__What is being asked__. Please return only the lines between the line with "Target: portal vein" and the final line of the entries, both included, and exclude pictures.
Start of Records for the task
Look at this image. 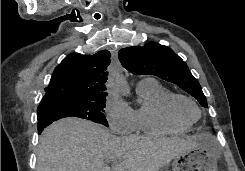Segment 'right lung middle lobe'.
<instances>
[{"instance_id":"right-lung-middle-lobe-1","label":"right lung middle lobe","mask_w":245,"mask_h":171,"mask_svg":"<svg viewBox=\"0 0 245 171\" xmlns=\"http://www.w3.org/2000/svg\"><path fill=\"white\" fill-rule=\"evenodd\" d=\"M106 95L92 98H66L45 101L38 106V120L49 119L55 121L73 116L108 127L104 111Z\"/></svg>"}]
</instances>
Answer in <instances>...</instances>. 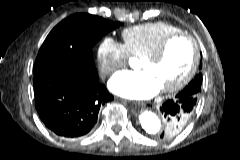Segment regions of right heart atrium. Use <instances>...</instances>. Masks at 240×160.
I'll use <instances>...</instances> for the list:
<instances>
[{"instance_id": "right-heart-atrium-1", "label": "right heart atrium", "mask_w": 240, "mask_h": 160, "mask_svg": "<svg viewBox=\"0 0 240 160\" xmlns=\"http://www.w3.org/2000/svg\"><path fill=\"white\" fill-rule=\"evenodd\" d=\"M129 53L124 44L113 38H105L97 50V59L100 71L109 76L125 66Z\"/></svg>"}]
</instances>
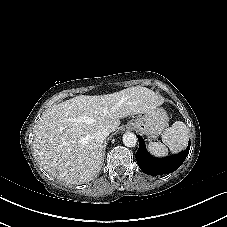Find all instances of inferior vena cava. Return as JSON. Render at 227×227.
<instances>
[{
    "instance_id": "1",
    "label": "inferior vena cava",
    "mask_w": 227,
    "mask_h": 227,
    "mask_svg": "<svg viewBox=\"0 0 227 227\" xmlns=\"http://www.w3.org/2000/svg\"><path fill=\"white\" fill-rule=\"evenodd\" d=\"M109 134L110 132L108 129L102 128L94 133V138L99 142H103Z\"/></svg>"
}]
</instances>
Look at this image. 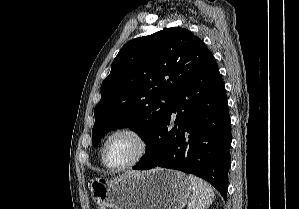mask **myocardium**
Masks as SVG:
<instances>
[{
	"label": "myocardium",
	"instance_id": "obj_1",
	"mask_svg": "<svg viewBox=\"0 0 299 209\" xmlns=\"http://www.w3.org/2000/svg\"><path fill=\"white\" fill-rule=\"evenodd\" d=\"M123 134L130 135L137 140V142L139 144L138 153L129 163H127L125 165L111 166L107 163V160H106V152H107L108 145L114 137H116L118 135H123ZM149 148H150L149 140L143 132H141L140 130L133 128V127H124V128L114 131L107 137V139L103 145V148H102V155H101L102 163L106 168L113 170V171L127 170V169H130V168L138 165L139 163H141L142 160L146 157V155L149 151Z\"/></svg>",
	"mask_w": 299,
	"mask_h": 209
}]
</instances>
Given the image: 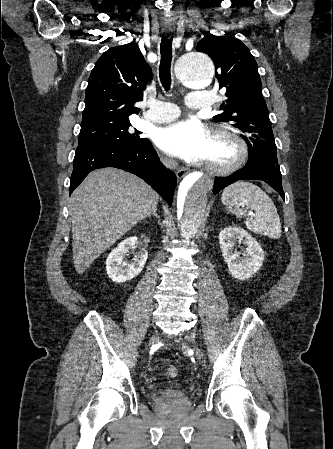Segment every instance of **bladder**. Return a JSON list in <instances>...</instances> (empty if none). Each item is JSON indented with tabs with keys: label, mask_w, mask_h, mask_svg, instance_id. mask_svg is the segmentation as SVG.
Returning <instances> with one entry per match:
<instances>
[{
	"label": "bladder",
	"mask_w": 333,
	"mask_h": 449,
	"mask_svg": "<svg viewBox=\"0 0 333 449\" xmlns=\"http://www.w3.org/2000/svg\"><path fill=\"white\" fill-rule=\"evenodd\" d=\"M184 389L177 384L167 385L162 389H158L154 392L156 396L160 395H174V394H183Z\"/></svg>",
	"instance_id": "obj_1"
}]
</instances>
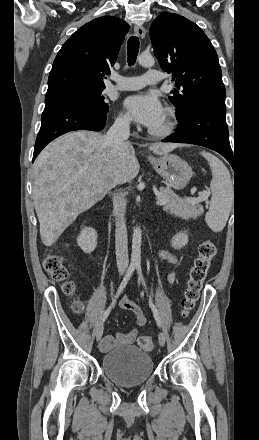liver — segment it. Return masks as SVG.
<instances>
[{
	"mask_svg": "<svg viewBox=\"0 0 259 440\" xmlns=\"http://www.w3.org/2000/svg\"><path fill=\"white\" fill-rule=\"evenodd\" d=\"M178 145L154 143L149 150L165 155ZM139 162L128 143L115 151L105 135L73 131L52 141L33 166V200L45 246H52L77 216L90 209L117 184L139 173Z\"/></svg>",
	"mask_w": 259,
	"mask_h": 440,
	"instance_id": "liver-1",
	"label": "liver"
}]
</instances>
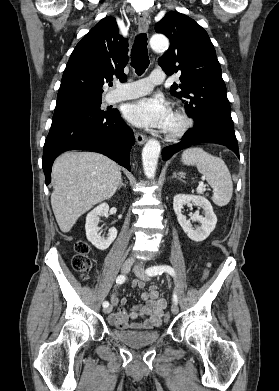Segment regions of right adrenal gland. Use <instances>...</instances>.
I'll return each mask as SVG.
<instances>
[{
    "label": "right adrenal gland",
    "instance_id": "1",
    "mask_svg": "<svg viewBox=\"0 0 279 391\" xmlns=\"http://www.w3.org/2000/svg\"><path fill=\"white\" fill-rule=\"evenodd\" d=\"M122 186L126 187V185L123 183V180L121 179L120 184H119V186H118V190H119Z\"/></svg>",
    "mask_w": 279,
    "mask_h": 391
}]
</instances>
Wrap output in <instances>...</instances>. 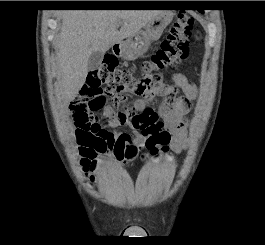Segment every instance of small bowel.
Segmentation results:
<instances>
[{
    "mask_svg": "<svg viewBox=\"0 0 265 245\" xmlns=\"http://www.w3.org/2000/svg\"><path fill=\"white\" fill-rule=\"evenodd\" d=\"M159 83L162 86L161 95L163 97V102L158 111L151 110L165 123V125L171 131L172 138L169 144L170 149L172 152L179 154L190 144L187 137L185 121L186 115L190 108L189 100L195 97L196 87L182 74L173 75L172 86L164 85L160 81ZM178 89L182 91V97L174 96L176 90ZM74 105L77 107V109L86 108L88 112L92 111V105H96L98 106V109H102L104 115L107 117V120L100 125V129L108 132H111L110 129L121 124L120 118L124 113L131 114L134 110L142 112L149 109L145 101L137 100L130 110L115 113L110 107L104 105L102 97L96 94H91V89L88 86L81 90ZM113 135L115 139L123 140L127 147L132 148L135 151L137 150L135 140L131 134L119 132L113 133ZM76 149L77 155L80 159V167L84 175L94 186L97 177L104 173V158L106 157L109 150L86 148L78 143ZM113 159L121 165L130 161L132 156H118L114 154Z\"/></svg>",
    "mask_w": 265,
    "mask_h": 245,
    "instance_id": "obj_1",
    "label": "small bowel"
}]
</instances>
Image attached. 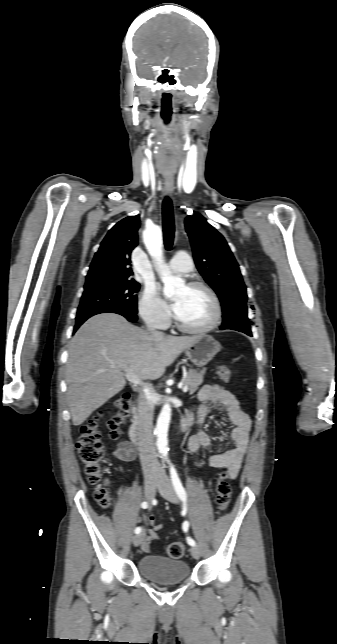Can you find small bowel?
I'll return each mask as SVG.
<instances>
[{
	"mask_svg": "<svg viewBox=\"0 0 337 644\" xmlns=\"http://www.w3.org/2000/svg\"><path fill=\"white\" fill-rule=\"evenodd\" d=\"M198 401L201 403L197 412V423L199 426L203 424L207 414L214 408L223 409L227 414L229 422L233 425L229 431L228 438L234 442V447L222 453H211L208 457V462L215 468H227L229 477L234 479L239 473L247 451L251 419L244 411L239 398L233 392L222 386H203L198 393ZM187 417L192 419V412ZM211 444V437L200 429L190 437L188 453L193 455L200 448L209 447ZM113 454L120 461L130 462L136 457V449L130 442L125 441L120 443ZM145 520L150 525V528L145 529V536L140 546L143 551L147 552L152 542L158 540L157 532L162 530L164 525L150 514L145 516Z\"/></svg>",
	"mask_w": 337,
	"mask_h": 644,
	"instance_id": "1",
	"label": "small bowel"
}]
</instances>
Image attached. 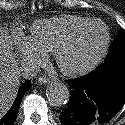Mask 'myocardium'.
<instances>
[{
    "label": "myocardium",
    "instance_id": "f54148a6",
    "mask_svg": "<svg viewBox=\"0 0 125 125\" xmlns=\"http://www.w3.org/2000/svg\"><path fill=\"white\" fill-rule=\"evenodd\" d=\"M92 26H100L103 30V39L100 45L99 50L97 53L88 59L87 61L79 64L77 66H68L63 60L64 54L67 50L73 46L78 38L89 28ZM110 33L108 27L100 20H89L85 24L81 25L80 27L76 28L73 32H71L65 39H63L54 51V59L55 62L60 69V71L68 77H77L80 75H84L89 71L96 68L100 62L105 57L109 44H110Z\"/></svg>",
    "mask_w": 125,
    "mask_h": 125
}]
</instances>
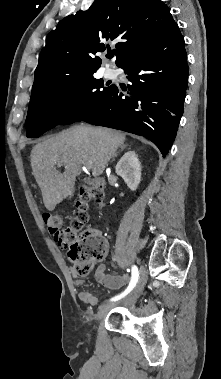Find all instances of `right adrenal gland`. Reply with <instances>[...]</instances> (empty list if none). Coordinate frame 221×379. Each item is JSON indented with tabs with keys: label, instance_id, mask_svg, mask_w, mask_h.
<instances>
[{
	"label": "right adrenal gland",
	"instance_id": "1",
	"mask_svg": "<svg viewBox=\"0 0 221 379\" xmlns=\"http://www.w3.org/2000/svg\"><path fill=\"white\" fill-rule=\"evenodd\" d=\"M126 146H127V145H123V146L120 147L119 151H117V152L113 155L112 161L115 160V158L117 157L118 153H119L120 151H123V150L126 148Z\"/></svg>",
	"mask_w": 221,
	"mask_h": 379
}]
</instances>
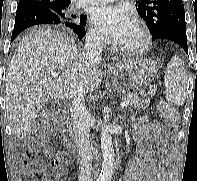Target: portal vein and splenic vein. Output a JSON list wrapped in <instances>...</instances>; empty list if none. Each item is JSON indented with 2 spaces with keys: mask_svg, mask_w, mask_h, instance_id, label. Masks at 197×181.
<instances>
[{
  "mask_svg": "<svg viewBox=\"0 0 197 181\" xmlns=\"http://www.w3.org/2000/svg\"><path fill=\"white\" fill-rule=\"evenodd\" d=\"M59 75H60L59 72L52 73V76H53V77H58ZM127 106H128V102H127V101L121 102V107H122V108H125V107H127Z\"/></svg>",
  "mask_w": 197,
  "mask_h": 181,
  "instance_id": "obj_1",
  "label": "portal vein and splenic vein"
}]
</instances>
End of Records for the task
__Your solution__.
Target: portal vein and splenic vein. Output a JSON list wrapped in <instances>...</instances>; empty list if none. Each item is JSON indented with 2 spaces with keys: mask_svg, mask_w, mask_h, instance_id, label. Masks at 197×181.
<instances>
[{
  "mask_svg": "<svg viewBox=\"0 0 197 181\" xmlns=\"http://www.w3.org/2000/svg\"><path fill=\"white\" fill-rule=\"evenodd\" d=\"M59 75H60L59 72L52 73V76H53V77H58ZM127 106H128V102H127V101L121 102V107H122V108H125V107H127Z\"/></svg>",
  "mask_w": 197,
  "mask_h": 181,
  "instance_id": "obj_1",
  "label": "portal vein and splenic vein"
}]
</instances>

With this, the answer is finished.